====== SUPPLIED RECORDS

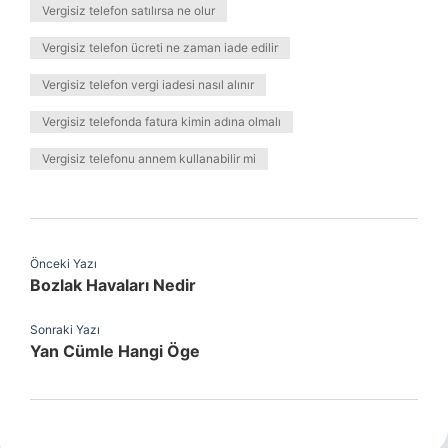
Vergisiz telefon satılırsa ne olur
Vergisiz telefon ücreti ne zaman iade edilir
Vergisiz telefon vergi iadesi nasıl alınır
Vergisiz telefonda fatura kimin adına olmalı
Vergisiz telefonu annem kullanabilir mi
Önceki Yazı
Bozlak Havaları Nedir
Sonraki Yazı
Yan Cümle Hangi Öge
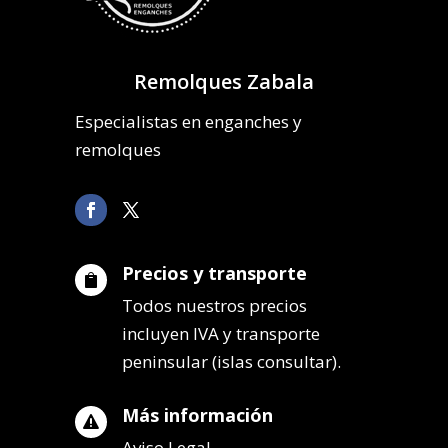
Remolques Zabala
Especialistas en enganches y
remolques
Precios y transporte

Todos nuestros precios
incluyen IVA y transporte
peninsular (islas consultar).
Más información

Aviso Legal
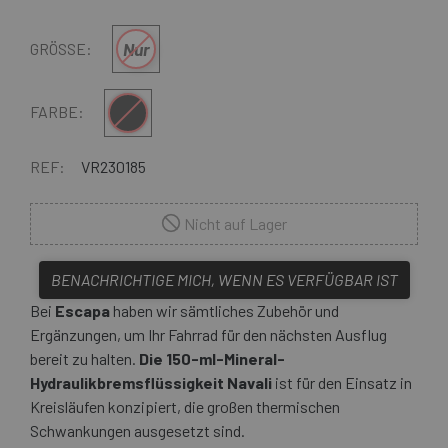
Nur
GRÖSSE:
Multi
FARBE:
REF:
VR230185
Nicht auf Lager
BENACHRICHTIGE MICH, WENN ES VERFÜGBAR IST
Bei
Escapa
haben wir sämtliches Zubehör und
Ergänzungen, um Ihr Fahrrad für den nächsten Ausflug
bereit zu halten.
Die 150-ml-Mineral-
Hydraulikbremsflüssigkeit Navali
ist für den Einsatz in
Kreisläufen konzipiert, die großen thermischen
Schwankungen ausgesetzt sind.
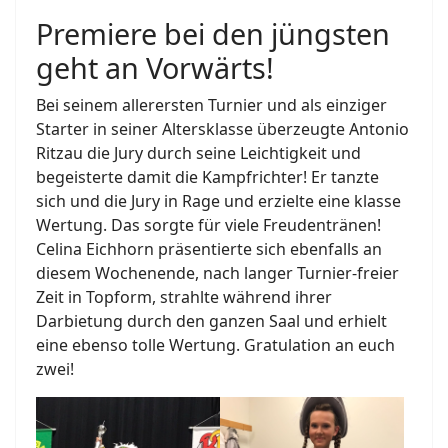
Premiere bei den jüngsten
geht an Vorwärts!
Bei seinem allerersten Turnier und als einziger
Starter in seiner Altersklasse überzeugte Antonio
Ritzau die Jury durch seine Leichtigkeit und
begeisterte damit die Kampfrichter! Er tanzte
sich und die Jury in Rage und erzielte eine klasse
Wertung. Das sorgte für viele Freudentränen!
Celina Eichhorn präsentierte sich ebenfalls an
diesem Wochenende, nach langer Turnier-freier
Zeit in Topform, strahlte während ihrer
Darbietung durch den ganzen Saal und erhielt
eine ebenso tolle Wertung. Gratulation an euch
zwei!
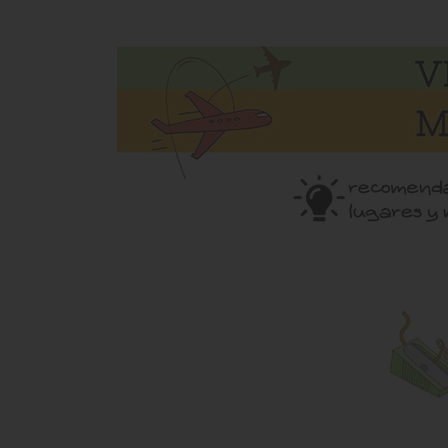
ΜΑΝΙΑ ΔΡΙΒΑ
ΑΠΟΣΤΟΛΗΣ 
Σας ευχαριστούμε πάρα πολύ ! Μάνια
Μου αρέσει πολύ η 
Δρίβα
δουλειά που έχετε 
ξεκάθαρη και φαίνετα
με μεράκι!! Και σ
υπέ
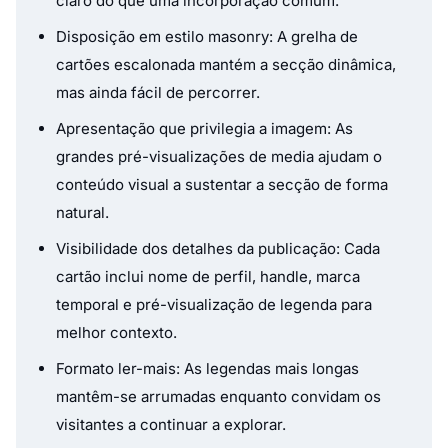
claro do que uma incorporação comum.
Disposição em estilo masonry: A grelha de
cartões escalonada mantém a secção dinâmica,
mas ainda fácil de percorrer.
Apresentação que privilegia a imagem: As
grandes pré-visualizações de media ajudam o
conteúdo visual a sustentar a secção de forma
natural.
Visibilidade dos detalhes da publicação: Cada
cartão inclui nome de perfil, handle, marca
temporal e pré-visualização de legenda para
melhor contexto.
Formato ler-mais: As legendas mais longas
mantêm-se arrumadas enquanto convidam os
visitantes a continuar a explorar.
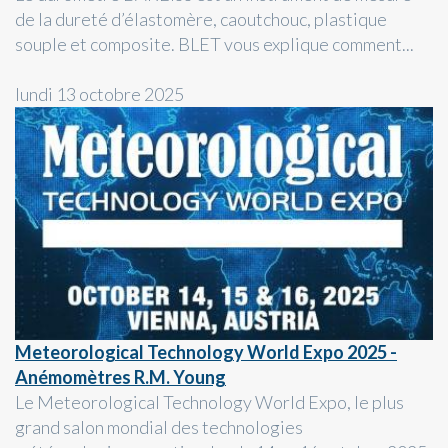
de la dureté d’élastomère, caoutchouc, plastique
souple et composite. BLET vous explique comment...
lundi 13 octobre 2025
Meteorological Technology World Expo 2025 -
Anémomètres R.M. Young
Le Meteorological Technology World Expo, le plus
grand salon mondial des technologies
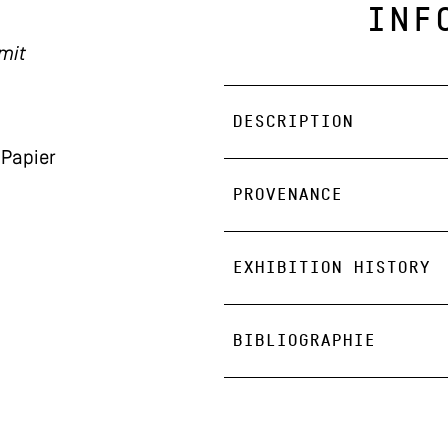
INF
 mit
DESCRIPTION
 Papier
PROVENANCE
EXHIBITION HISTORY
BIBLIOGRAPHIE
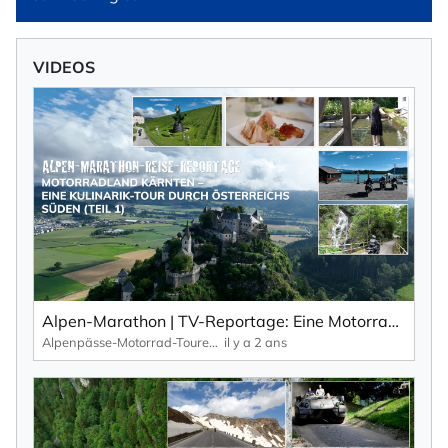
VIDEOS
Alpen-Marathon | TV-Reportage: Eine Motorrad-Kulinarik-Tour durch Kärnten (Teil 1)
Alpenpässe-Motorrad-Touren: Alpen-Marathon, die TV-Reportagen
il y a 2 ans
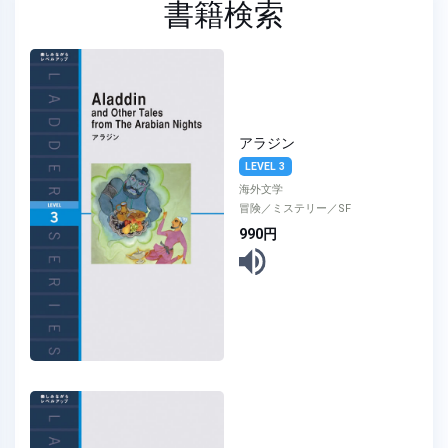
書籍検索
アラジン
LEVEL 3
海外文学
冒険／ミステリー／SF
990円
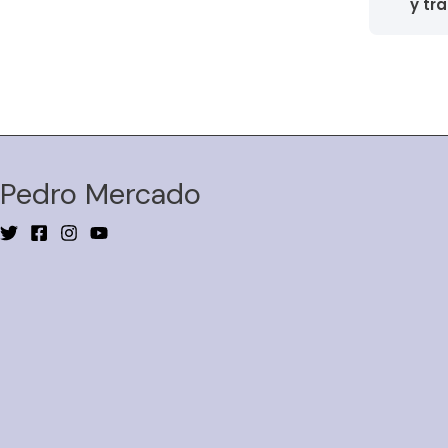
y tr
Pedro Mercado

============

YOUR TASK: From the records above, transcribe only the stretch from the line with "Schwankungen ausgesetzt sind." through the line with "sich und die", keeping both ends. Omit pictures.

WRITTEN RESPONSE:
Schwankungen ausgesetzt sind.
Premiere bei den jüngsten
geht an Vorwärts!
Bei seinem allerersten Turnier und als einziger
Starter in seiner Altersklasse überzeugte Antonio
Ritzau die Jury durch seine Leichtigkeit und
begeisterte damit die Kampfrichter! Er tanzte
sich und die Jury in Rage und erzielte eine klasse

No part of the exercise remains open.